According to a May 10 Politico newsletter, Circle CEO Jeremy Allaire said that the firm has adjusted the mix of reserves backing its USD Coin (USDC) by switching to short-dated U.S. Treasuries to avoid getting caught up in a potential U.S. debt default.
He said that the firm no longer holds Treasuries maturing beyond early June because it wants to avoid debt exposure.
“We don’t want to carry exposure through a potential breach of the ability of the U.S. government to pay its debts.”
The Blackrock-managed Circle Reserve Fund shows that current holdings mature no later than May 31.
Earlier this week, Treasury Secretary Janet Yellen said the government will be forced into making “decisions” if Congress doesn’t raise the federal debt limit.
U.S. President Joe Biden and Republicans are conflicted over raising the $31.4 trillion borrowing limit. The $24 trillion Treasury market and global financial system would be rattled if the country defaulted on its debts.
Rival stablecoin issuer Tether claims a majority of its reserves are invested in Treasury Bills with an average maturity of fewer than 90 days.

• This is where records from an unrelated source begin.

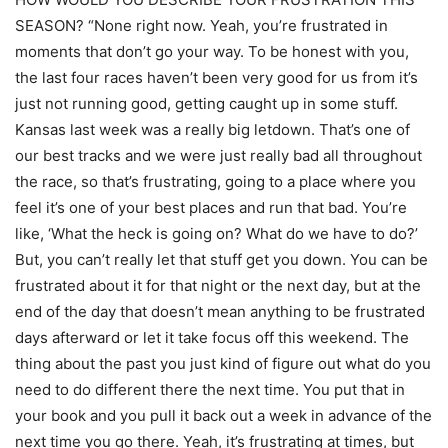
SEASON? “None right now. Yeah, you’re frustrated in
moments that don’t go your way. To be honest with you,
the last four races haven’t been very good for us from it’s
just not running good, getting caught up in some stuff.
Kansas last week was a really big letdown. That’s one of
our best tracks and we were just really bad all throughout
the race, so that’s frustrating, going to a place where you
feel it’s one of your best places and run that bad. You’re
like, ‘What the heck is going on? What do we have to do?’
But, you can’t really let that stuff get you down. You can be
frustrated about it for that night or the next day, but at the
end of the day that doesn’t mean anything to be frustrated
days afterward or let it take focus off this weekend. The
thing about the past you just kind of figure out what do you
need to do different there the next time. You put that in
your book and you pull it back out a week in advance of the
next time you go there. Yeah, it’s frustrating at times, but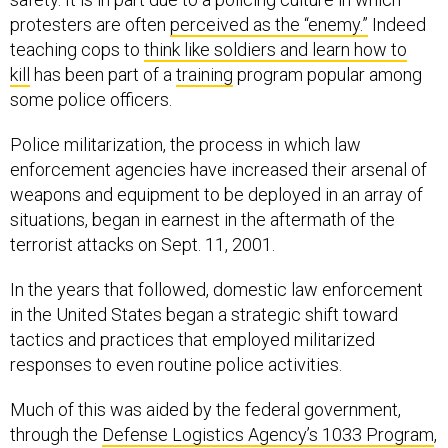
protesters are often
perceived as the “enemy.”
Indeed
teaching cops to
think like soldiers and learn how to
kill
has been part of a
training
program popular among
some police officers.
Police militarization, the process in which law
enforcement agencies have increased their arsenal of
weapons and equipment to be deployed in an array of
situations, began in earnest in the aftermath of the
terrorist attacks on Sept. 11, 2001.
In the years that followed, domestic law enforcement
in the United States began a strategic shift toward
tactics and practices that employed militarized
responses to even routine police activities.
Much of this was aided by the federal government,
through the
Defense Logistics Agency’s 1033 Program
,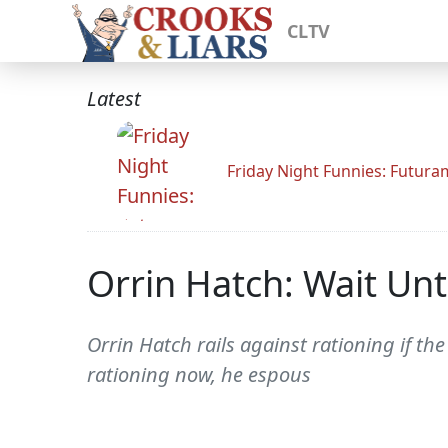
CLTV
Latest
Friday Night Funnies: Futur
Orrin Hatch: Wait Unti
Orrin Hatch rails against rationing if th
rationing now, he espous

The firm stated that it has been “working to take steps to reduce its reliance on pure bank deposits as a source of liquidity,” according to a May 10 quarterly assurance report.
Related: Concern over banking crisis reaches levels unseen since 2008 — Poll
USDC supply has been shrinking over the past year, falling by 46% since its all-time high of $56 billion in June 2022. This has caused its market share to fall to 23% with a circulation of $30 billion. The beneficiary has been rival Tether, whose market dominance has increased to 62% with a circulation of $82 billion USDT (USDT).
In April, Allaire blamed America’s war on crypto and the banking crisis for USDC’s dwindling market capitalization.
Cointelegraph reached out to Circle for further details but had yet to hear back at the time of publication.